A High Energy-Efficiency Multi-core Neuromorphic Architecture for Deep SNN Training

Mingjing Li,Huihui Zhou,Xiaofeng Xu,Zhiwei Zhong,Puli Quan,Xueke Zhu,Yanyu Lin,Wenjie Lin,Hongyu Guo,Junchao Zhang,Yunhao Ma,Wei Wang,Zhengyu Ma,Guoqi Li,Xiaoxin Cui,Yonghong Tian
2024-11-26
Abstract:There is a growing necessity for edge training to adapt to dynamically changing environment. Neuromorphic computing represents a significant pathway for high-efficiency intelligent computation in energy-constrained edges, but existing neuromorphic architectures lack the ability of directly training spiking neural networks (SNNs) based on backpropagation. We develop a multi-core neuromorphic architecture with Feedforward-Propagation, Back-Propagation, and Weight-Gradient engines in each core, supporting high efficient parallel computing at both the engine and core levels. It combines various data flows and sparse computation optimization by fully leveraging the sparsity in SNN training, obtaining a high energy efficiency of 1.05TFLOPS/W@ FP16 @ 28nm, 55 ~ 85% reduction of DRAM access compared to A100 GPU in SNN trainings, and a 20-core deep SNN training and a 5-worker federated learning on FPGAs. Our study develops the first multi-core neuromorphic architecture supporting the direct SNN training, facilitating the neuromorphic computing in edge-learnable applications.
Hardware Architecture,Distributed, Parallel, and Cluster Computing,Machine Learning
What problem does this paper attempt to address?

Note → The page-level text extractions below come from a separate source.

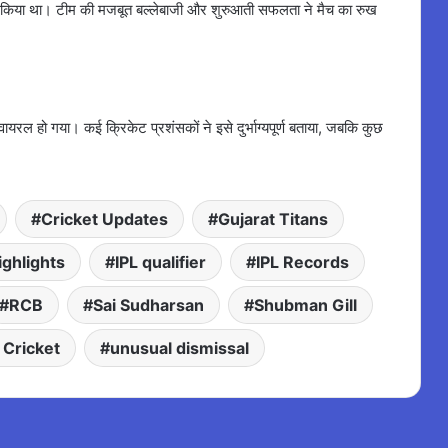
ड़ा किया था। टीम की मजबूत बल्लेबाजी और शुरुआती सफलता ने मैच का रुख
रल हो गया। कई क्रिकेट प्रशंसकों ने इसे दुर्भाग्यपूर्ण बताया, जबकि कुछ
Cricket Updates
Gujarat Titans
ighlights
IPL qualifier
IPL Records
RCB
Sai Sudharsan
Shubman Gill
 Cricket
unusual dismissal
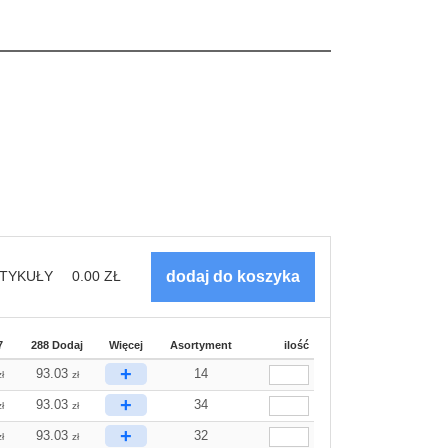
TYKUŁY
0.00
ZŁ
7
288 Dodaj
Więcej
Asortyment
ilość
+
93.03
14
zł
zł
+
93.03
34
zł
zł
+
93.03
32
zł
zł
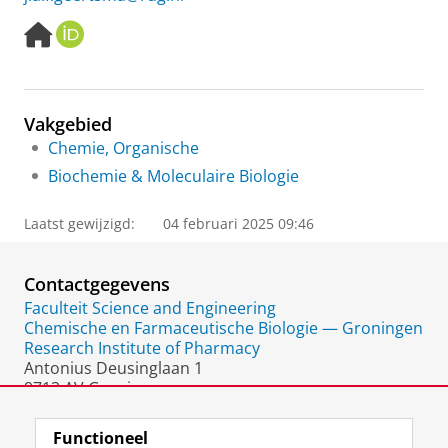
H
O
o
R
m
C
e
I
p
D
Vakgebied
a
Chemie, Organische
g
e
Biochemie & Moleculaire Biologie
Laatst gewijzigd:
04 februari 2025 09:46
Contactgegevens
Faculteit Science and Engineering
Chemische en Farmaceutische Biologie — Groningen
Research Institute of Pharmacy
Antonius Deusinglaan 1
9713 AV Groningen
Nederland
Functioneel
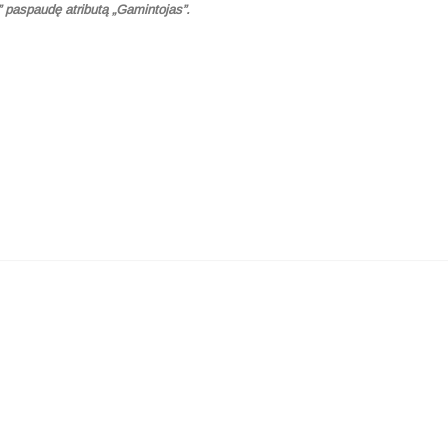
” paspaudę atributą „Gamintojas”.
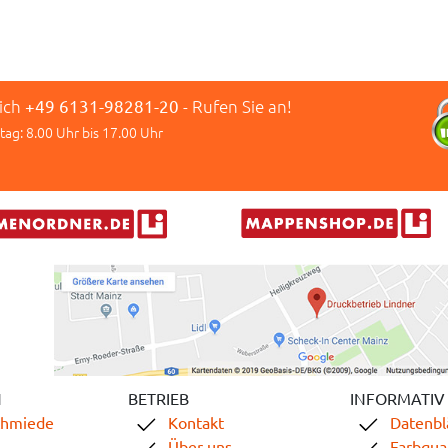
lich
+49 6131-98281-20
- Rufen Sie an!
tag: 8.00 Uhr bis 17.00 Uhr
N
BETRIEB
INFORMATIV
chmiede
Kontakt
Datenbl
Über uns
Farbqual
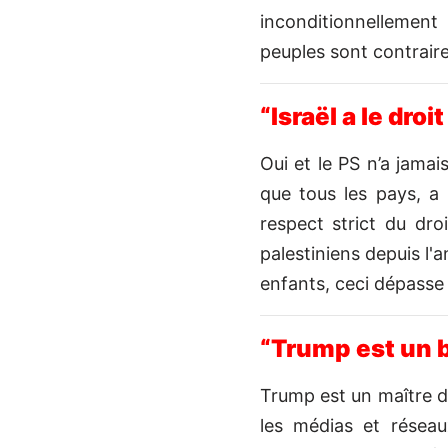
inconditionnellement 
peuples sont contraire
“Israël a le droi
Oui et le PS n’a jamai
que tous les pays, a
respect strict du dro
palestiniens depuis l'a
enfants, ceci dépasse 
“Trump est un b
Trump est un maître d
les médias et réseau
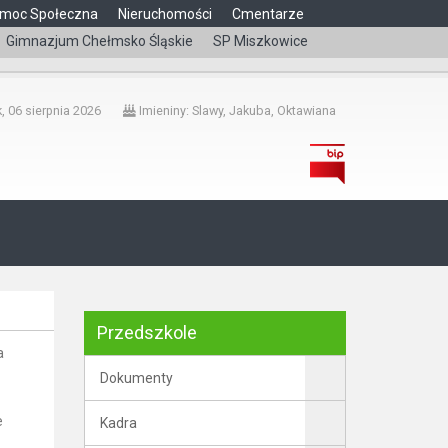
moc Społeczna
Nieruchomości
Cmentarze
Gimnazjum Chełmsko Śląskie
SP Miszkowice
čeština
, 06 sierpnia 2026
Imieniny: Slawy, Jakuba, Oktawiana
Przedszkole
a
Dokumenty
e
Kadra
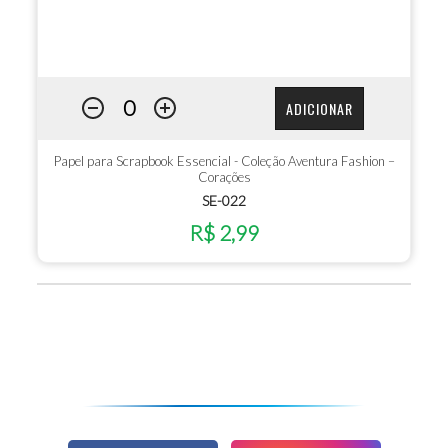
ADICIONAR
Papel para Scrapbook Essencial - Coleção Aventura Fashion –
Corações
SE-022
R$ 2,99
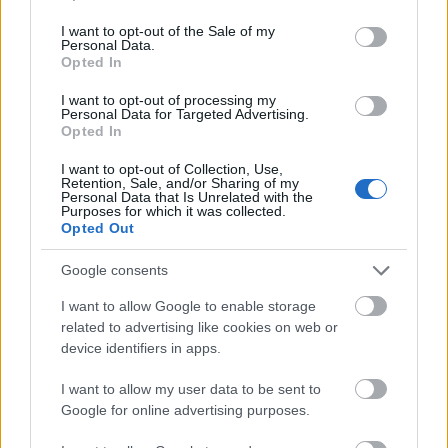
use your data for below specified purposes in below Google
bevétel
consent section.
I want to opt-out of the Sale of my
1
Halloween
$32.0m
Personal Data.
2
Csillag születik
$14.1m
Opted In
3
Venom
$10.8m
I want to opt-out of processing my
4
Libabőr 2: Hullajó Halloween
$7.5m
Personal Data for Targeted Advertising.
5
A Hunter Killer-küldetés
$6.7m
Opted In
6
A gyűlölet, amit adtál
$5.1m
7
Az első ember
$4.9m
I want to opt-out of Collection, Use,
Retention, Sale, and/or Sharing of my
8
Apróláb
$4.8m
Personal Data that Is Unrelated with the
Purposes for which it was collected.
9
Esti iskola
$3.3m
Opted Out
10
Mid90s
$3.0m
Google consents
I want to allow Google to enable storage
related to advertising like cookies on web or
device identifiers in apps.
Címkék:
halloween
thriller
box office
comedy
drama
gerard
I want to allow my user data to be sent to
butler
universal
sequel
lionsgate
jonah hill
hunter killer
Google for online advertising purposes.
religious
brit flick
a24
pure flix
johnny english strikes again
mid90s
indivisible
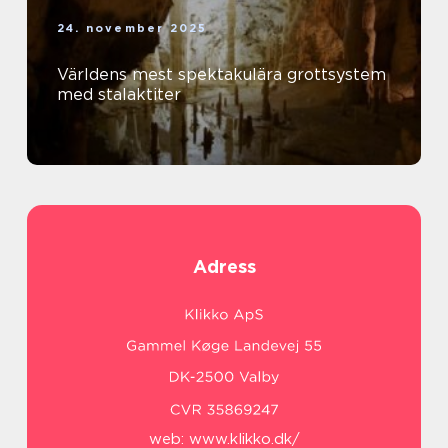
24. november 2025
Världens mest spektakulära grottsystem
med stalaktiter
Adress
web:
www.klikko.dk/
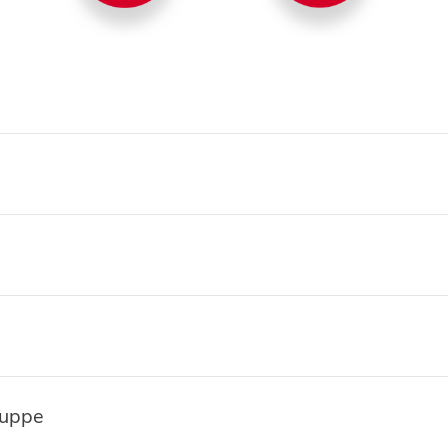
ruppe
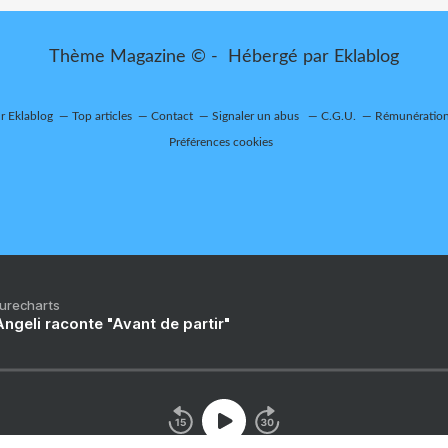
Thème Magazine © - Hébergé par
Eklablog
ur Eklablog
Top articles
Contact
Signaler un abus
C.G.U.
Rémunération 
Préférences cookies
Purecharts
ngeli raconte "Avant de partir"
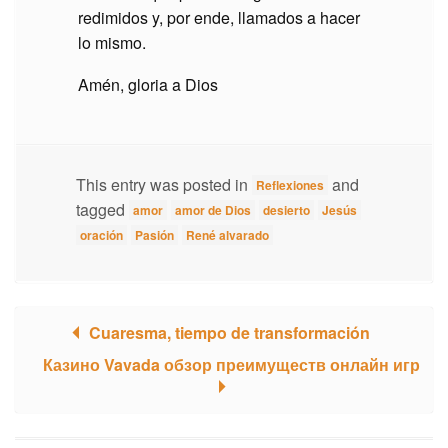
redimidos y, por ende, llamados a hacer
lo mismo.
Amén, gloria a Dios
This entry was posted in
and
Reflexiones
tagged
amor
amor de Dios
desierto
Jesús
oración
Pasión
René alvarado
Cuaresma, tiempo de transformación
Post navigation
Казино Vavada обзор преимуществ онлайн игр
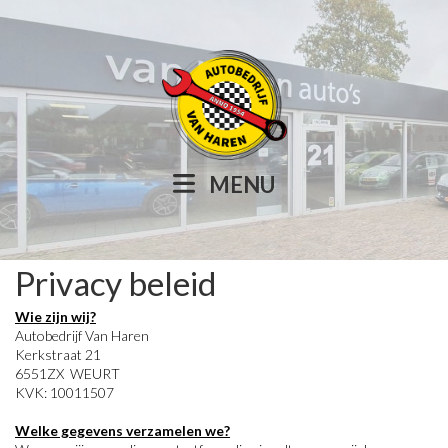
MENU
Privacy beleid
Wie zijn wij?
Autobedrijf Van Haren
Kerkstraat 21
6551ZX WEURT
KVK: 10011507
Welke gegevens verzamelen we?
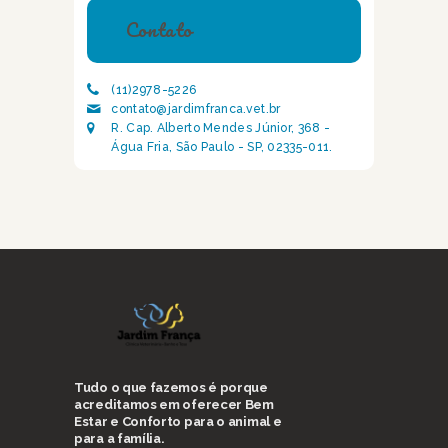
Contato
(11)2978-5226
contato@jardimfranca.vet.br
R. Cap. Alberto Mendes Júnior, 368 -
Água Fria, São Paulo - SP, 02335-011.
Tudo o que fazemos é porque
acreditamos em oferecer Bem
Estar e Conforto para o animal e
para a família.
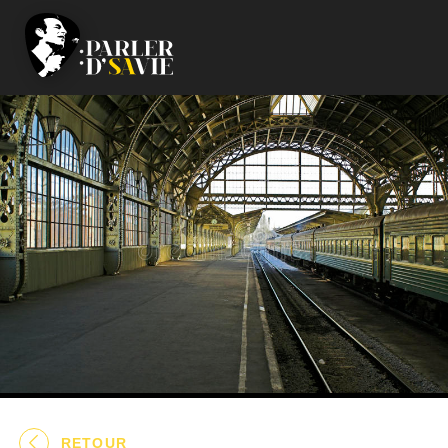
RETOUR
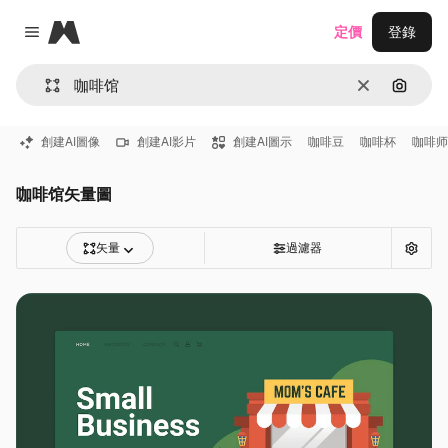
Magnific
定價
登錄
Close menu
清除
通過圖
創建AI圖像
創建AI影片
創建AI圖示
咖啡豆
咖啡杯
咖啡师
咖啡馆矢量圖
矢量
過濾器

The main problems that this paper attempts to solve include: 1. **Limitations of existing neuromorphic architectures**: - Current neuromorphic processors (such as TrueNorth, Loihi, Tianjic, etc.) are mainly designed for brain simulation, supporting forward - computation and local learning methods (such as Hebbian learning and Spike - Timing - Dependent Plasticity, STDP), but do not support direct Spiking Neural Networks (SNNs) training based on Backpropagation (BP). This results in SNN training still relying on GPUs. 2. **Lack of efficient multi - core architectures**: - Most of the existing SNN training architectures are single - core designs, lacking multi - core architectures to support efficient and flexible model partitioning, deployment, pipelining, and parallel computing, and it is difficult to meet the requirements of deep SNN training. 3. **High - energy - consumption DRAM/HBM access**: - As the parameters of the SNN model increase, frequent access to DRAM/HBM will lead to high energy consumption and long latency, especially in cases involving multiple time steps and complex data dependencies, which poses a challenge to SNN training. To solve these problems, the author proposes a new multi - core near - memory neuromorphic architecture that supports BP - based SNN training. Specifically: - **Multi - core architecture design**: Each computing core contains a Feedforward - Propagation (FP), a Back - Propagation (BP), and a Weight - Gradient (WG) engine, achieving efficient parallel computing. - **Data - flow optimization**: By jointly designing the computing core, its data - flow, and the Network - On - Chip (NOC), this architecture achieves a high level of data reuse during SNN training, reducing the number of DRAM accesses by 55% - 85% compared to the A100 GPU. - **Sparse - computing optimization**: Fully utilize the sparsity in SNN training (such as the sparsity of spike signals, the derivative of the firing function, and the membrane potential gradient), reducing energy consumption by 45% - 60% by skipping redundant calculations. In conclusion, this research has developed the first multi - core neuromorphic architecture that supports BP - based SNN training, significantly improving energy efficiency and reducing DRAM access, promoting the development of neuromorphic computing in edge - learnable applications.